## Task instructions
Omit all pictures and transcribe only the lines in the entries below that run from the line with "هزینه ثبت شرکت چقدر است؟ هزینه ثبت شرکت به" through the line with "giữa các hạt".

[Saved entries]
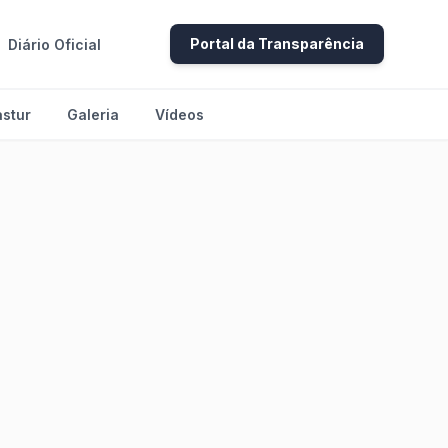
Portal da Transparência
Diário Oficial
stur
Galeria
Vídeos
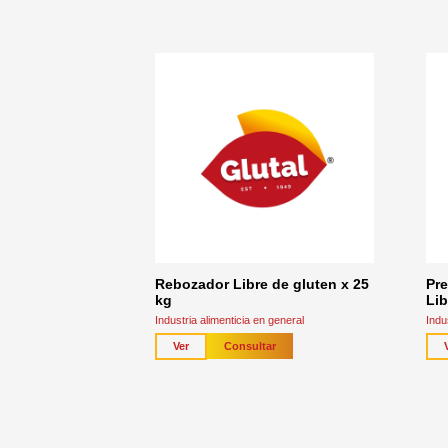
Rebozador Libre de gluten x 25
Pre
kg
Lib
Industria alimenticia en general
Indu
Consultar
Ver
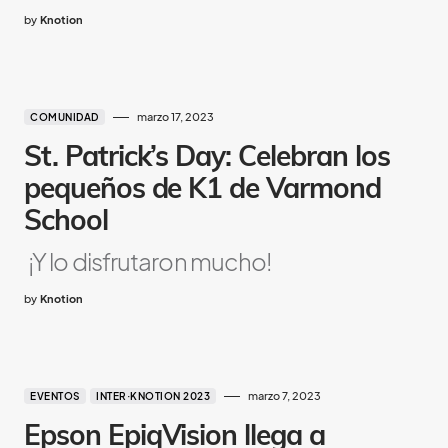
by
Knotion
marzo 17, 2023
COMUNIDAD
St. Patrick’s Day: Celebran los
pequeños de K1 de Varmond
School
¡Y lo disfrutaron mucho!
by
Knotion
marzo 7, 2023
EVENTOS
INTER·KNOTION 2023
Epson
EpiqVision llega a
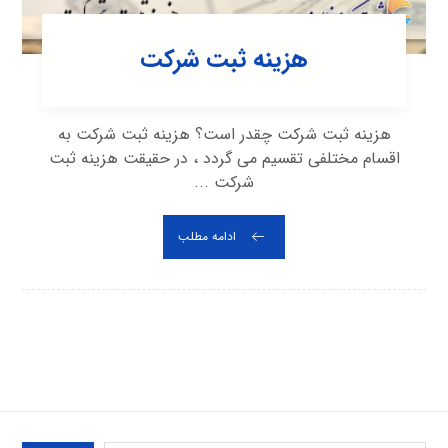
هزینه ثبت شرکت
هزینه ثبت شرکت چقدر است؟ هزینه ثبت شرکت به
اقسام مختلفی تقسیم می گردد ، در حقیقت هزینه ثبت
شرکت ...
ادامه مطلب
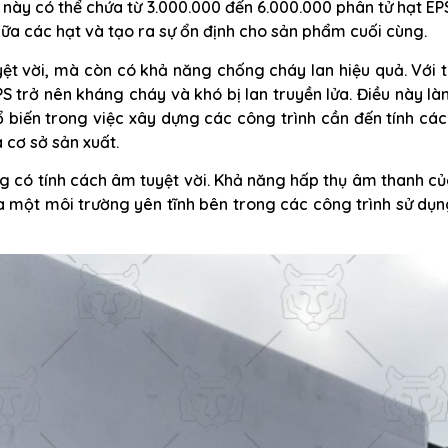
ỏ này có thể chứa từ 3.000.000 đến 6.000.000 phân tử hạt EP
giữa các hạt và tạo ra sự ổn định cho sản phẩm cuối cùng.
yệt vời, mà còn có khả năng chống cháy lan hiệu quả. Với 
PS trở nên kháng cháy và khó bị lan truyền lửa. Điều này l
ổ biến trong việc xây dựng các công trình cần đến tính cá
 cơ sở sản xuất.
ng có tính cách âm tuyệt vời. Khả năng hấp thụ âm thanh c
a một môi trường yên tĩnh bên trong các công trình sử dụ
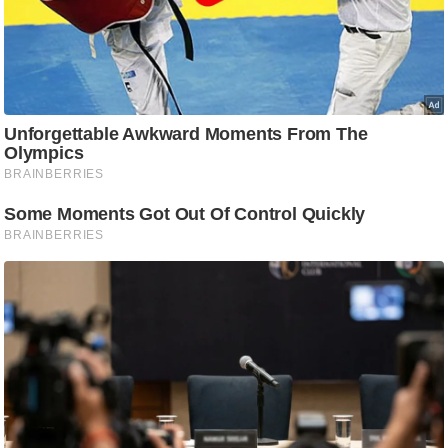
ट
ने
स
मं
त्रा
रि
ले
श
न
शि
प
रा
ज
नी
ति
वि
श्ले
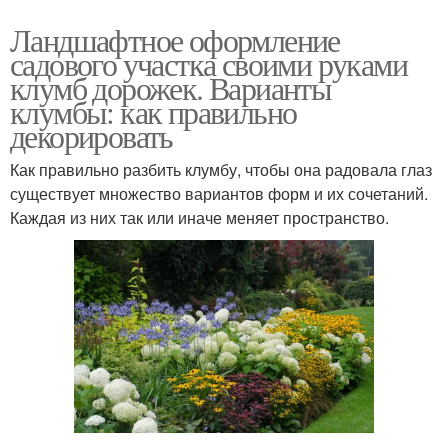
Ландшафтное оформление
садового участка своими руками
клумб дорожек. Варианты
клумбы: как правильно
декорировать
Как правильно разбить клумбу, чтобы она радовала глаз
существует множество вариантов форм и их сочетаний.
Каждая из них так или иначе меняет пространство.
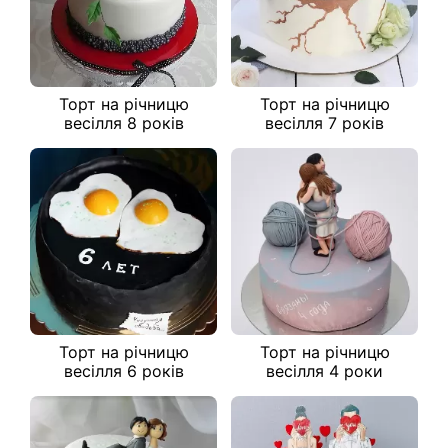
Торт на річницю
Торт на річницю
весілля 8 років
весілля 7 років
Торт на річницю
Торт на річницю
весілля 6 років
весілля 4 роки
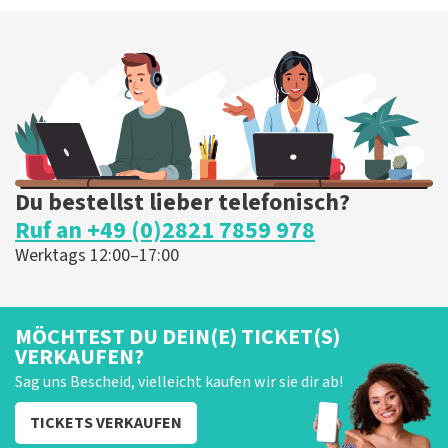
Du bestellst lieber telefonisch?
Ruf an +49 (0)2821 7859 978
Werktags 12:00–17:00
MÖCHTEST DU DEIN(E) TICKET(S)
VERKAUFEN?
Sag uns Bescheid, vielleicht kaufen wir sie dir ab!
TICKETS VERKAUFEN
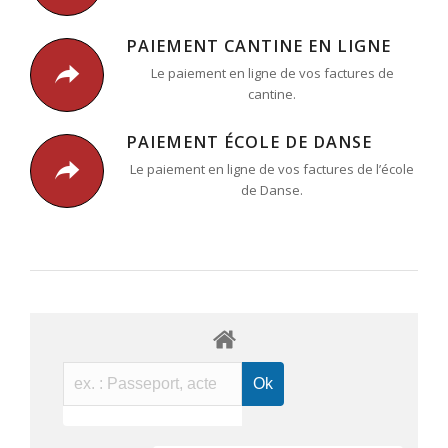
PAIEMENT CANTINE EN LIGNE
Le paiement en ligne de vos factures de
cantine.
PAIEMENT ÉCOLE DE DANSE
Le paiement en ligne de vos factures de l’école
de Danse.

* * *

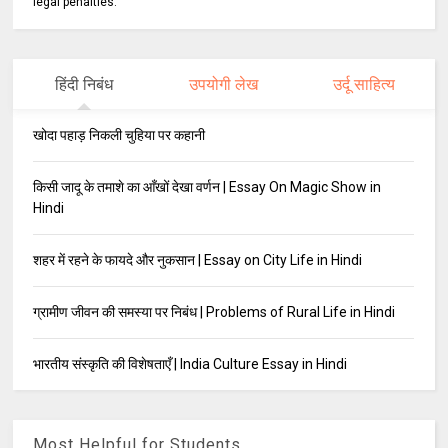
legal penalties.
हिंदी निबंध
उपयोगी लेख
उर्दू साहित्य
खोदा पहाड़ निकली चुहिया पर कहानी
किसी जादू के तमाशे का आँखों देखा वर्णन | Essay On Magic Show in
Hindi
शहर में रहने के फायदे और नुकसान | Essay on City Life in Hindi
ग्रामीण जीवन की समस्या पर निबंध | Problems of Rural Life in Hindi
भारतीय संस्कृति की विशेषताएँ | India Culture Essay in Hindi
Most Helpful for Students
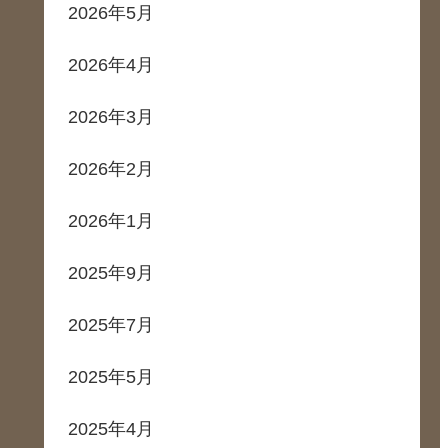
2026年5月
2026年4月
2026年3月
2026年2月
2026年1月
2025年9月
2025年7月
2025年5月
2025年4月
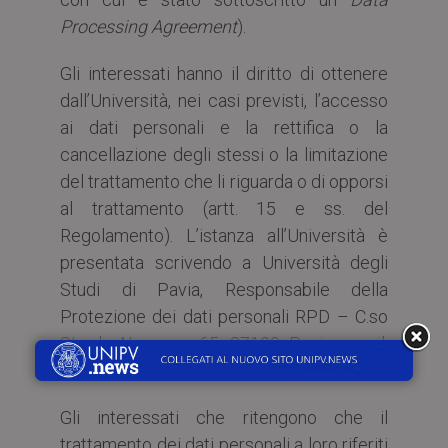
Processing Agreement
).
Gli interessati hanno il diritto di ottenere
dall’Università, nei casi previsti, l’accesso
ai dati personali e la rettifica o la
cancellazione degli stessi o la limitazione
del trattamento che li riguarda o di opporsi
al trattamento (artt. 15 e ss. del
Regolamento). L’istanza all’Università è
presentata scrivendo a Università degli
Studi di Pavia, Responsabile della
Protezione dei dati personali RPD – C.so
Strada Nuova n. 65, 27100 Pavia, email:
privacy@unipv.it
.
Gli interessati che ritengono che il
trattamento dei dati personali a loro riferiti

## Exercise response
هزینه ثبت شرکت چقدر است؟ هزینه ثبت شرکت به
اقسام مختلفی تقسیم می گردد ، در حقیقت هزینه ثبت
شرکت ...
ادامه مطلب
ỏ này có thể chứa từ 3.000.000 đến 6.000.000 phân tử hạt EP
giữa các hạt và tạo ra sự ổn định cho sản phẩm cuối cùng.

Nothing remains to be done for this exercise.